**What is needed**
In the records that follow, find each line with "Design" and pull it out.

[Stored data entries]
··········

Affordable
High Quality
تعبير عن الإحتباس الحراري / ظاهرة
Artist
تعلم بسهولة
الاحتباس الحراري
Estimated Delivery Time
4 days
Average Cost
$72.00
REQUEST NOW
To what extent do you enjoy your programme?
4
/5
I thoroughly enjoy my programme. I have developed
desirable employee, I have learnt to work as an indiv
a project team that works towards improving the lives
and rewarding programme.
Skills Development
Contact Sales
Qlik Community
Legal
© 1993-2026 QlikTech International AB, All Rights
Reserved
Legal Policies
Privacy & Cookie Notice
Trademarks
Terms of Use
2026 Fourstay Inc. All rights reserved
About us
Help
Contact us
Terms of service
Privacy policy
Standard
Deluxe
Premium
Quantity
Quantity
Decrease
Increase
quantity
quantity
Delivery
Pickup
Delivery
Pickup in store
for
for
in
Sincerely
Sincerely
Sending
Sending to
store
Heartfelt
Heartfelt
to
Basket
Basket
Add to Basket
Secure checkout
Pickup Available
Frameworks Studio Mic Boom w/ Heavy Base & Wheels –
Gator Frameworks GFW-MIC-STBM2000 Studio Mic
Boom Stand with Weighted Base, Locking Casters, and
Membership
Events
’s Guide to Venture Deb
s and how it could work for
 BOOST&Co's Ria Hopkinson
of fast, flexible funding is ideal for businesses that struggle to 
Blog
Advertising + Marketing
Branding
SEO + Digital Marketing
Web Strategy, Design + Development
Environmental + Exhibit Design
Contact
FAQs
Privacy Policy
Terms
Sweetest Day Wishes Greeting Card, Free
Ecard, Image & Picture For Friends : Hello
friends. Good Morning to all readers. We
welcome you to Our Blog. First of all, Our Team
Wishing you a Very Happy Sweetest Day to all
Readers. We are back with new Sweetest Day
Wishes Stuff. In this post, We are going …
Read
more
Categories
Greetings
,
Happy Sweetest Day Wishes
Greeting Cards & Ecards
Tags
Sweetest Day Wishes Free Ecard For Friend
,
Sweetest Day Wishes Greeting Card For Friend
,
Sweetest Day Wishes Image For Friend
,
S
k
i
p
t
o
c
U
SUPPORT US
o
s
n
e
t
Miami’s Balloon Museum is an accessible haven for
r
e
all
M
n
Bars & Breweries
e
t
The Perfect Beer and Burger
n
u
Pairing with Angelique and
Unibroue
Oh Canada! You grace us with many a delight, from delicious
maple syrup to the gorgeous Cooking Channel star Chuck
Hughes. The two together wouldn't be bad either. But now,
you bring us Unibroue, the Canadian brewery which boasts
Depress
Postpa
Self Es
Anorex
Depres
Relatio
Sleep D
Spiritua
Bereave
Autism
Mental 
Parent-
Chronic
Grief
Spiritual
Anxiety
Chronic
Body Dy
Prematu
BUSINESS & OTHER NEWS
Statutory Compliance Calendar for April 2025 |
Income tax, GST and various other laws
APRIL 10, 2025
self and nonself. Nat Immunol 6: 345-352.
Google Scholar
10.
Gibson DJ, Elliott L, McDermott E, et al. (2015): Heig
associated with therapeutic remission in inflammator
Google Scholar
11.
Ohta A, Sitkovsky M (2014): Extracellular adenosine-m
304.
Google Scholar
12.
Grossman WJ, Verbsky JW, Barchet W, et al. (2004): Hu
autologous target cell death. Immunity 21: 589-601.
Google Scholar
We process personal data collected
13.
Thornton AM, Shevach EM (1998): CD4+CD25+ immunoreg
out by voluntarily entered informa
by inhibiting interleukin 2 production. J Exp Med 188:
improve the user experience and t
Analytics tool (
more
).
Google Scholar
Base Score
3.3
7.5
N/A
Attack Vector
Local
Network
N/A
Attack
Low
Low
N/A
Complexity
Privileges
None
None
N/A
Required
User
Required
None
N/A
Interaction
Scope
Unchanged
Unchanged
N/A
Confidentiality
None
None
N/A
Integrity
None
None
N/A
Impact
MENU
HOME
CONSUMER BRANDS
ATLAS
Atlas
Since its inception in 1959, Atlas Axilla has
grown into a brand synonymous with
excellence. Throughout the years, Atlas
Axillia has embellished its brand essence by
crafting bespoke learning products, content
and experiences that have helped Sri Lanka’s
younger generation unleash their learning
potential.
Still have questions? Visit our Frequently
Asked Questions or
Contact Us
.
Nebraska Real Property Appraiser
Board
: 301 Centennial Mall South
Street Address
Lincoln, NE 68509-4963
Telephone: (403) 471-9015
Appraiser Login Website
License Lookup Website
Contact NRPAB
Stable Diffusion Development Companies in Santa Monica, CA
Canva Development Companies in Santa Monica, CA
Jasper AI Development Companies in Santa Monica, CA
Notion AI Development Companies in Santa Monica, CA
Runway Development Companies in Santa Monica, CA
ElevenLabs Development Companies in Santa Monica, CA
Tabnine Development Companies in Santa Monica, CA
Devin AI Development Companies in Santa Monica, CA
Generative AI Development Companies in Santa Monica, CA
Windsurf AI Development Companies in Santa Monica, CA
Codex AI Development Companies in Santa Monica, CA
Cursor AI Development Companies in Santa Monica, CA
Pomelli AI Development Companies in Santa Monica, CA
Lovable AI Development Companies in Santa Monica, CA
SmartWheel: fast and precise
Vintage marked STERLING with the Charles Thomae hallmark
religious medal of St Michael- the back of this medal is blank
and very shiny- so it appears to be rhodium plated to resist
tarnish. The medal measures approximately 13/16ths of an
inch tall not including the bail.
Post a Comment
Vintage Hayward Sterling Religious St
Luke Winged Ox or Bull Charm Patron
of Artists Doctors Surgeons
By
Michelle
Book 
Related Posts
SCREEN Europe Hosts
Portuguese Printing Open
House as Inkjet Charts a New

··········

**Exercise response**
Web Strategy, Design + Development
Environmental + Exhibit Design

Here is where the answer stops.